I would like to suggest you first to understand it conceptually : https://medium.com/analytics-vidhya/convolutional-neural-networks-cnn-explained-step-by-step-69137a54e5e7
Hi, if you cannot find exactly what you thought you will get, then its a good research question to answer.
a bit of guideline that can help based on my understanding
1. Group the applications or problem that computer vision scientist always aims to solves such Segmentation problems, classification and image-to-image translation. You can then find a survey or review papers based on the particular problem and see how researchers are weighting the solution of deep learning(CNN) vs traditional techniques which will then give you better pros and cons with evidence.
2. You could then select review and survey works from different application domains where these techniques(deep learning ) are been used such as in face recognition, biodiversity applications, human activity recognition and many other domains. This will give you a picture of how researchers of that particular domain of application are adapting the techniques.

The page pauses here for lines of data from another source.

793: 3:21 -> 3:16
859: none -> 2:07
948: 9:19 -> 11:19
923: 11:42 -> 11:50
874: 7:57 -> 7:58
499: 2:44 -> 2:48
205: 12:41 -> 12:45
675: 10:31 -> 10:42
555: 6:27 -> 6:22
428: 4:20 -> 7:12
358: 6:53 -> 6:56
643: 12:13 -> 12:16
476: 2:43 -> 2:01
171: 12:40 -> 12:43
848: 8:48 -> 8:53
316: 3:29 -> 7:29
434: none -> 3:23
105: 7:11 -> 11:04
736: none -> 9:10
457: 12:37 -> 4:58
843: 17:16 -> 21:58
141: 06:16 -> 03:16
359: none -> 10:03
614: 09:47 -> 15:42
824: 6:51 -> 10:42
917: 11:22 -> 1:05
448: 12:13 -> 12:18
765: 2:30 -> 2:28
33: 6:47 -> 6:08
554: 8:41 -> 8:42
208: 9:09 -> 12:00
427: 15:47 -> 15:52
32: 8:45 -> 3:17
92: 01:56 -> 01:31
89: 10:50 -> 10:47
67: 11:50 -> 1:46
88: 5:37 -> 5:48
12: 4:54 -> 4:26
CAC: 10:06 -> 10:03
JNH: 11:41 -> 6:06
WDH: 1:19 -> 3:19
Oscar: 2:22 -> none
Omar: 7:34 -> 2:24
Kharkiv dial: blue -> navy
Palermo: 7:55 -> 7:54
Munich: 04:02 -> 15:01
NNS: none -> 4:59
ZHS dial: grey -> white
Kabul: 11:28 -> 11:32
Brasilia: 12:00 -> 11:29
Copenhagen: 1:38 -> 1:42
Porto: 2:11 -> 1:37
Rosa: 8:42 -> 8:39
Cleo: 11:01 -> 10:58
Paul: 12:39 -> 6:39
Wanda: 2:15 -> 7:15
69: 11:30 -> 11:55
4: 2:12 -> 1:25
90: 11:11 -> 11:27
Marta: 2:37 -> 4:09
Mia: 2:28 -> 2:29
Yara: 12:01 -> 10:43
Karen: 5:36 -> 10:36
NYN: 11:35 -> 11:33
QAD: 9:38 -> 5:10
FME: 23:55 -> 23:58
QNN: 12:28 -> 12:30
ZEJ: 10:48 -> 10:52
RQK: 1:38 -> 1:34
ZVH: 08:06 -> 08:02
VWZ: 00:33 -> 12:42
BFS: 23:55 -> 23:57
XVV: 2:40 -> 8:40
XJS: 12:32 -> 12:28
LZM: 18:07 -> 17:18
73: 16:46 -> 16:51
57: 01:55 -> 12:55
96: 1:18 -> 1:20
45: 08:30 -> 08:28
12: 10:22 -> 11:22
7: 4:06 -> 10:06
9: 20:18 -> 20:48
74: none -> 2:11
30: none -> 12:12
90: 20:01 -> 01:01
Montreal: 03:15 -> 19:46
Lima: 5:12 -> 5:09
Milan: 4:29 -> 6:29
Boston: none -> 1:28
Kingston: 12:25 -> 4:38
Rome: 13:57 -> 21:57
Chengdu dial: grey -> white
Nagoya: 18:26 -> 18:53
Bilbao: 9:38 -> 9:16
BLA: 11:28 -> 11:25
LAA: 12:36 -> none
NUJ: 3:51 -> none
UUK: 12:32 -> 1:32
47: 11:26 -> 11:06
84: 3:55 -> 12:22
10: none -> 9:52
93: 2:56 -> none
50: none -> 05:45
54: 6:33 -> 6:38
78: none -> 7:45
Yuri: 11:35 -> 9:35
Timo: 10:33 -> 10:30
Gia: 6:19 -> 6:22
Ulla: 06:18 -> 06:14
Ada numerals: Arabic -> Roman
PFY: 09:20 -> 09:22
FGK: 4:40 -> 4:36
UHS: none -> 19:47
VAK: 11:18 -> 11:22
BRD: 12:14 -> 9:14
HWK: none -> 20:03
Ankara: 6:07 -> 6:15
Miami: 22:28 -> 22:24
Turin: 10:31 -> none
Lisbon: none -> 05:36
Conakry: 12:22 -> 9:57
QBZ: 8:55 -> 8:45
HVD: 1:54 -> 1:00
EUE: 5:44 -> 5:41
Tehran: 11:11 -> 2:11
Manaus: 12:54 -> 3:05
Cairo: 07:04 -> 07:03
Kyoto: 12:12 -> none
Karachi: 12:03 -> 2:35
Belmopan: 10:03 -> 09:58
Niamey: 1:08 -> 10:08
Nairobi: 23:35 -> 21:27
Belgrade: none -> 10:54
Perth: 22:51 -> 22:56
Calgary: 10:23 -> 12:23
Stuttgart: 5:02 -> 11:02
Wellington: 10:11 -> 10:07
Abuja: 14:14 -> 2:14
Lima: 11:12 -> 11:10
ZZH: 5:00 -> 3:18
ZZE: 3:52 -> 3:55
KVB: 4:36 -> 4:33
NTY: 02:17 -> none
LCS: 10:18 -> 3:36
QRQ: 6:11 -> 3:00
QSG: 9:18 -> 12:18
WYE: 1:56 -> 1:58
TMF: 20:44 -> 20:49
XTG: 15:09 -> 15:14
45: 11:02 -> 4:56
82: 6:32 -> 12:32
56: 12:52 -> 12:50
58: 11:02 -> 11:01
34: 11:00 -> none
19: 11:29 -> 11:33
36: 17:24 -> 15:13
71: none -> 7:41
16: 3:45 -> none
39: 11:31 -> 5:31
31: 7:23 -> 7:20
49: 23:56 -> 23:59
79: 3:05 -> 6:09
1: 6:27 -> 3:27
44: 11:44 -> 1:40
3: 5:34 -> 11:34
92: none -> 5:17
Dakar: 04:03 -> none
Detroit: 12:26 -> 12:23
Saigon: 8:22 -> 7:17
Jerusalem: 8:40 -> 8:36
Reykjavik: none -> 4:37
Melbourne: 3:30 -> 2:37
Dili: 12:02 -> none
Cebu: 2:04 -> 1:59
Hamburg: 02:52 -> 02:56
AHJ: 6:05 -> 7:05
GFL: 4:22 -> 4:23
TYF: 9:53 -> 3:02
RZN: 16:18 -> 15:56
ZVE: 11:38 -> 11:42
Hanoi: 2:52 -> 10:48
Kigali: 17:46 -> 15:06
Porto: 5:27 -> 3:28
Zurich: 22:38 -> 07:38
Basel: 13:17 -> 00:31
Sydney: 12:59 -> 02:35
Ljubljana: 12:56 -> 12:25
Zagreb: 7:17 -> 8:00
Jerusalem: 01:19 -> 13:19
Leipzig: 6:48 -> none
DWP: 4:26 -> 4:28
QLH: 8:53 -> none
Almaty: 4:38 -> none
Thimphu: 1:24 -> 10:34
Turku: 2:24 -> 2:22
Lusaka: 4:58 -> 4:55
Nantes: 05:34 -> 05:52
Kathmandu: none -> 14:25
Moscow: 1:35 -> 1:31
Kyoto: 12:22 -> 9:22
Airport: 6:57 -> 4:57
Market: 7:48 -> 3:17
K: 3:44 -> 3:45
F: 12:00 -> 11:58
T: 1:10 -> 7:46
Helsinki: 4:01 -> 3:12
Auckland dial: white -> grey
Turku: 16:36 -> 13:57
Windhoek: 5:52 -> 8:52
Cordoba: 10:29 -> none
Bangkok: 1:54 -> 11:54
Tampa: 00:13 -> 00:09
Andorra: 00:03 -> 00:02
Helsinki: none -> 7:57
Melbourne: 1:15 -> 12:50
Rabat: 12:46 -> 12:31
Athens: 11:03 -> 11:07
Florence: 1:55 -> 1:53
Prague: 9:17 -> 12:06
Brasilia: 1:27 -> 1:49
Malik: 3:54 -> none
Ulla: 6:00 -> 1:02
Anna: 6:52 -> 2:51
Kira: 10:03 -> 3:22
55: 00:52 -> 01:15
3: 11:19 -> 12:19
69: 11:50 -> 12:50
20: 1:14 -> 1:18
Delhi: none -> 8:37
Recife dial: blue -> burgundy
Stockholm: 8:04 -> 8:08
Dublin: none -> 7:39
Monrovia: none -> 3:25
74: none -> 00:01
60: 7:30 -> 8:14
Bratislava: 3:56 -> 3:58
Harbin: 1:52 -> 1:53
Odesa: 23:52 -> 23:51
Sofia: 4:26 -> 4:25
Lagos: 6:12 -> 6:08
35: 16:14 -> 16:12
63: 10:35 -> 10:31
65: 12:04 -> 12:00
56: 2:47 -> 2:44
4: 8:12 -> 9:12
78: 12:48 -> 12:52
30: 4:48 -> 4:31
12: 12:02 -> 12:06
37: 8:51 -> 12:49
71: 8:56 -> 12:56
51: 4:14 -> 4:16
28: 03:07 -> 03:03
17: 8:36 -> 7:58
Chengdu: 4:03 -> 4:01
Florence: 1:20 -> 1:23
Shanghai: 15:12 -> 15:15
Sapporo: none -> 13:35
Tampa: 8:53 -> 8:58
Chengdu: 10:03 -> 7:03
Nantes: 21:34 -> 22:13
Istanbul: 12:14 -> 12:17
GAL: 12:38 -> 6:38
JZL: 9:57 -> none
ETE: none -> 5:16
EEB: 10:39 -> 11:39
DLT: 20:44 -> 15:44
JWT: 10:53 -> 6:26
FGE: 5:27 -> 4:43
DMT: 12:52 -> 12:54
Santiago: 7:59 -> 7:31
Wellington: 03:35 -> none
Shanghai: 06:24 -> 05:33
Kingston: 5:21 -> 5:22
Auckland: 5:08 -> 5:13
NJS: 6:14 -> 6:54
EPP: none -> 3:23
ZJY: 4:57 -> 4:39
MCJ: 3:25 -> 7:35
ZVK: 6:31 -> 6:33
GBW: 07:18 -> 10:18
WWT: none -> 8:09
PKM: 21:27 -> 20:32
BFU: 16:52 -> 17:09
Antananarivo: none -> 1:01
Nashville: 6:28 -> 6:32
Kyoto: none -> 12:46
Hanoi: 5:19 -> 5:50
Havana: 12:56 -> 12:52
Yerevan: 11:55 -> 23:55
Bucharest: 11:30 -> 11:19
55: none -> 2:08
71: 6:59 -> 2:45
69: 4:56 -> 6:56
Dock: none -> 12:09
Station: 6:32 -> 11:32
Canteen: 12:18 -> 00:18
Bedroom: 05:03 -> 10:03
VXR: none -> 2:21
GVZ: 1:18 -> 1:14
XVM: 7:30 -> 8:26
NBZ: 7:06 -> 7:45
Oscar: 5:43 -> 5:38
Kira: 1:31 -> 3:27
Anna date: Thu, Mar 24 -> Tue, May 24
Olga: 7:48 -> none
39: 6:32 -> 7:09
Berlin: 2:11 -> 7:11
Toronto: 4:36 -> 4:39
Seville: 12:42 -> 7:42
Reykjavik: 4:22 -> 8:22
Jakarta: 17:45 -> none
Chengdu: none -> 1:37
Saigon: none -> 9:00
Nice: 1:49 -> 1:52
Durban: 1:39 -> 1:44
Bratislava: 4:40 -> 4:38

Attached is one of the article that you can start with
1. Article A Survey on Deep Learning: Algorithms, Techniques, and Applications
As far as I know convolutional neural networks are usually not trained while processing a hitherto unknown image. Consider a medical image with a structure in it. In order to do a segmentation, an algorithm might start on a border and follow it. On its way, there is a left area and a right area. Their properties like texture, and color, may change gradually in an unforseeable way. An algorithm can cope with that by updating its internal state, but a convolutional neural network is not designed to do this.
Or imagine an image with polygons on it. Even if some lines might be blurred and portions of them missing, an algorithm could be able the reconstruct them by knowing about the nature of the underlying polygon, as opposed to convolutional neural networks.
Attached is an image with an enclosed area. The problem is now to classify the blue, red, white, green, and yellow square as being inside or outside. With an algorithm this would be no problem: it would count the number of border crossings starting at a square and marching away. But a convolutional neural network has no built-in capability of executing simple algorithms like counting events.
Not sure this directly relates to your question, but here is a database of some papers on CNNs every data scientist might find helpful. https://towardsdatascience.com/5-papers-on-cnns-every-data-scientist-should-read-c689b686aa83
in this (open access) paper: Article Enhanced robustness of convolutional networks with a push–pu...
we discussed the problems of robustness of CNNs to corruptions/perturbations of the test images that have not been seen during training, and proposed a new type of layer that improves the generalization.